Melros e coisas assim


Neste tempo de confinamento, passei a notar mais nos melros que pousam no meu jardim. 

Sou um insuperável nabo quanto às coisas da natureza: reconheço uma pereira ou um pessegueiro, mas apenas quando neles estão pendurados peras ou pêssegos; se lá estivessem ameixas ou cerejas, a minha conclusão seria outra e já se imagina qual. 

Não identifico um pardal ou uma águia, não me atrevendo, como é óbvio, a chamar pardal àquilo que pode ser uma águia, embora fique na dúvida sobre se trata de uma águia ou de um milhafre ou de qualquer outra coisa parecida. Mas, a sério!, fico sempre na dúvida sobre se o pardal não será uma andorinha...

O meu pai era um imbatível ás em questões de passarada: conhecia-lhes os nomes, identificava as aves mais diversas. Até pela forma de voar! E, então, em matéria de árvores, era um perito, delas sabendo mais do que muita gente que vivia no campo. Como, no caso dele, sempre habitou em cidades, ficou-me a dúvida eterna sobre a origem dessa ciência. Que, como se vê, não passa pelas gerações.

Voltando aos melros. Até à pandemia, andei convencido de que aquelas aves de bico amarelo que me visitavam eram (acreditem!) corvos! Disse isso a um amigo e ele deu-me um berro amesquinhante: “Estás maluco?! São melros, homem! Se tiverem bico amarelo são machos, se o bico for mais escuro são fêmeas”. Há dias vi um que tinha um bico que não era bem amarelo nem escuro, mas tive receio de mandar um bitaite politicamente incorreto, nos tempos que correm...
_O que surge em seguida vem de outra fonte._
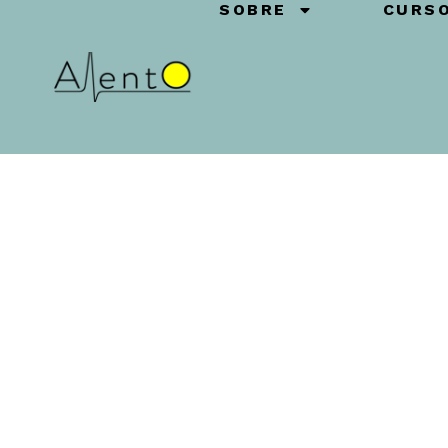
SOBRE
CURS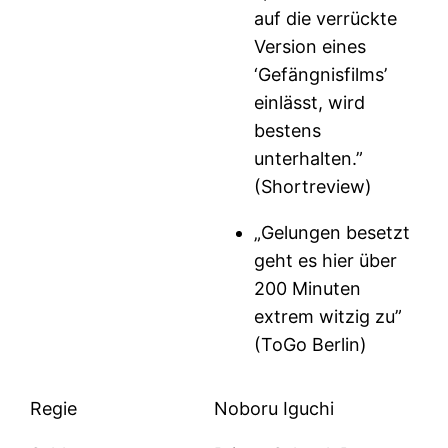
auf die verrückte
Version eines
‘Gefängnisfilms’
einlässt, wird
bestens
unterhalten.”
(Shortreview)
„Gelungen besetzt
geht es hier über
200 Minuten
extrem witzig zu”
(ToGo Berlin)
Regie
Noboru Iguchi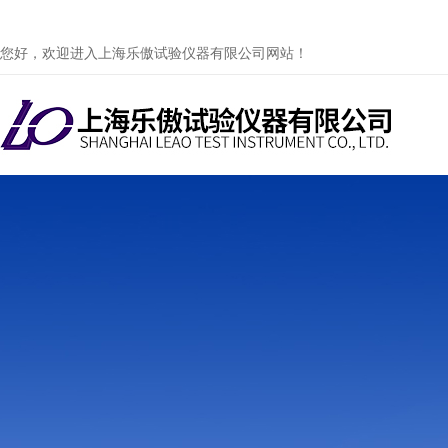
您好，欢迎进入上海乐傲试验仪器有限公司网站！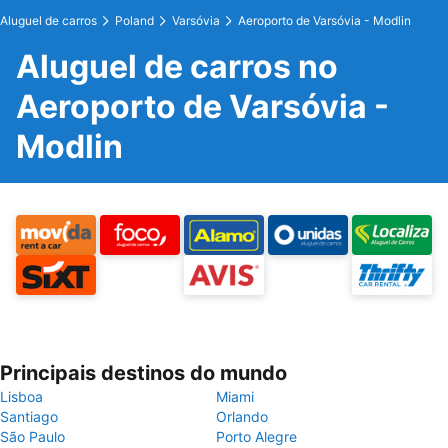
Aluguel de carros
Poland
Varsóvia
Aeroporto de Varsóvia - Modlin
Aluguel de carros no
Aeroporto de Varsóvia -
Modlin
Principais destinos do mundo
Lisboa
Miami
Santiago
Orlando
São Paulo
Porto Alegre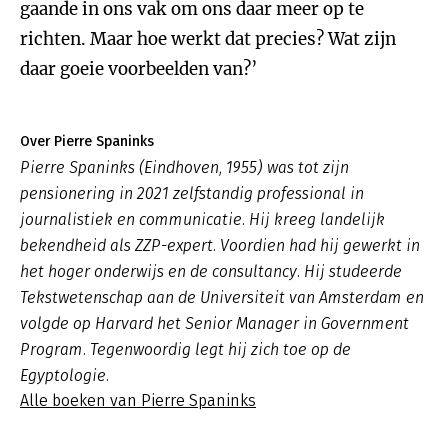
gaande in ons vak om ons daar meer op te
richten. Maar hoe werkt dat precies? Wat zijn
daar goeie voorbeelden van?’
Over Pierre Spaninks
Pierre Spaninks (Eindhoven, 1955) was tot zijn
pensionering in 2021 zelfstandig professional in
journalistiek en communicatie. Hij kreeg landelijk
bekendheid als ZZP-expert. Voordien had hij gewerkt in
het hoger onderwijs en de consultancy. Hij studeerde
Tekstwetenschap aan de Universiteit van Amsterdam en
volgde op Harvard het Senior Manager in Government
Program. Tegenwoordig legt hij zich toe op de
Egyptologie.
Alle boeken van Pierre Spaninks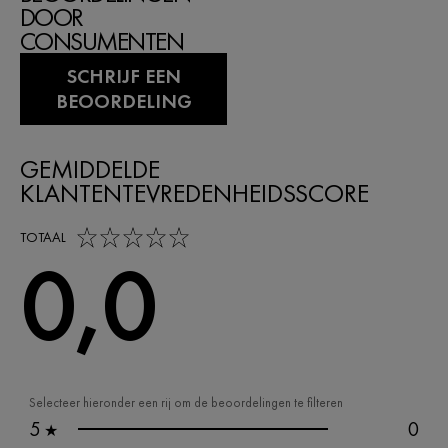
DOOR
CONSUMENTEN
SCHRIJF EEN
BEOORDELING
GEMIDDELDE
KLANTENTEVREDENHEIDSSCORE
0,0 out of 5 stars
TOTAAL
0,0
Selecteer hieronder een rij om de beoordelingen te filteren
5
0
★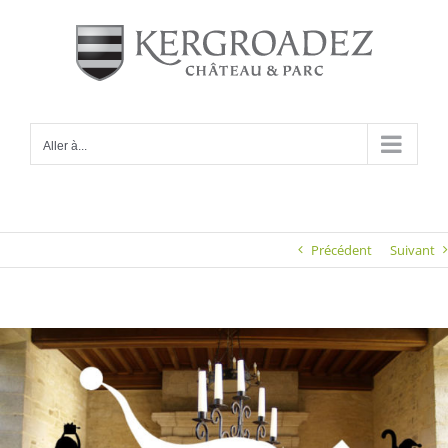
Passer
au
contenu
Aller à...
Précédent
Suivant
Voir
l'image
agrandie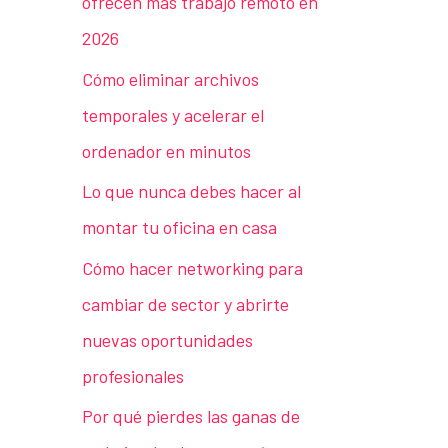
ofrecen más trabajo remoto en
2026
Cómo eliminar archivos
temporales y acelerar el
ordenador en minutos
Lo que nunca debes hacer al
montar tu oficina en casa
Cómo hacer networking para
cambiar de sector y abrirte
nuevas oportunidades
profesionales
Por qué pierdes las ganas de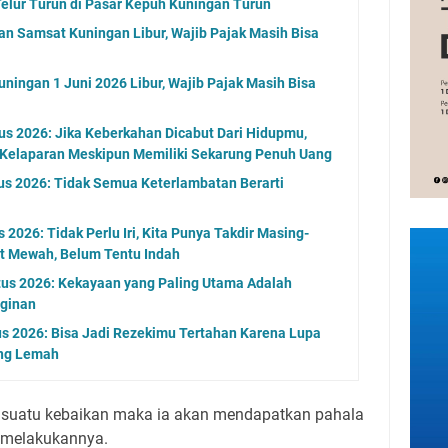
elur Turun di Pasar Kepuh Kuningan Turun
an Samsat Kuningan Libur, Wajib Pajak Masih Bisa
ningan 1 Juni 2026 Libur, Wajib Pajak Masih Bisa
s 2026: Jika Keberkahan Dicabut Dari Hidupmu,
 Kelaparan Meskipun Memiliki Sekarung Penuh Uang
us 2026: Tidak Semua Keterlambatan Berarti
2026: Tidak Perlu Iri, Kita Punya Takdir Masing-
at Mewah, Belum Tentu Indah
tus 2026: Kekayaan yang Paling Utama Adalah
ginan
s 2026: Bisa Jadi Rezekimu Tertahan Karena Lupa
ng Lemah
suatu kebaikan maka ia akan mendapatkan pahala
 melakukannya.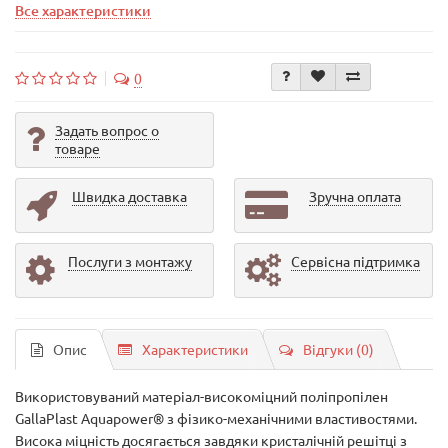
Все характеристики
0
Задать вопрос о
товаре
Швидка доставка
Зручна оплата
Послуги з монтажу
Сервісна підтримка
Опис
Характеристики
Відгуки (0)
Використовуваний матеріал-високоміцний поліпропілен
GallaPlast Aquapower® з фізико-механічними властивостями.
Висока міцність досягається завдяки кристалічній решітці з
Arquivei a sapiência e, um destes dias, fui mesmo honrar a memória poética de Guerra Junqueiro, relendo “O melro”, um poema que o meu pai “recitava” em família (imagino agora que só uma parte, porque aquilo é longo e, aqui entre nós, bem chato). O meu pai adorava a arte do criador da bandeira da República e ficava furioso quando eu o qualificava de “poeta menor”. (Tinha idêntica reação quando eu me atrevia a dizer o mesmo sobre Pedro Homem de Mello. A nossa sintonia nunca foi lírica). 

Às tantas para me absolver da minha ignorância sobre os melros (ou por ter pouco que fazer), passei a alimentá-los, diariamente. Dava-lhes pão, bolachas e o que estivesse à mão. Por bastantes dias, tudo correu bem. A escada para o jardim passou a estar cheia de melros, que se aproximavam bastante, à hora das refeições. Depois, eles começaram a pousar dejetos, o que levantou objeções familiares sobre a justeza da minha generosidade alimentar. Um dia, chegaram os pardais, sempre aos pares (os tais que eu não sabia se eram andorinhas). Constatei então que os melros, naquele seu porte simpático e frágil, eram afinal egoístas e lhes davam bicadas, para eles se não aproximarem das vitualhas, embora elas chegassem para todos. Até que, finalmente, vi surgirem as pombas, avisadas da fartura da zona, sabe-se lá por quem. Comecei mesmo a temer a chegada das gaivotas (sempre as confundi com as pombas, confesso!). Depois, li na net que havia o risco do surgimento de gatos da vizinhança. E decidi então fechar o “restaurante”. 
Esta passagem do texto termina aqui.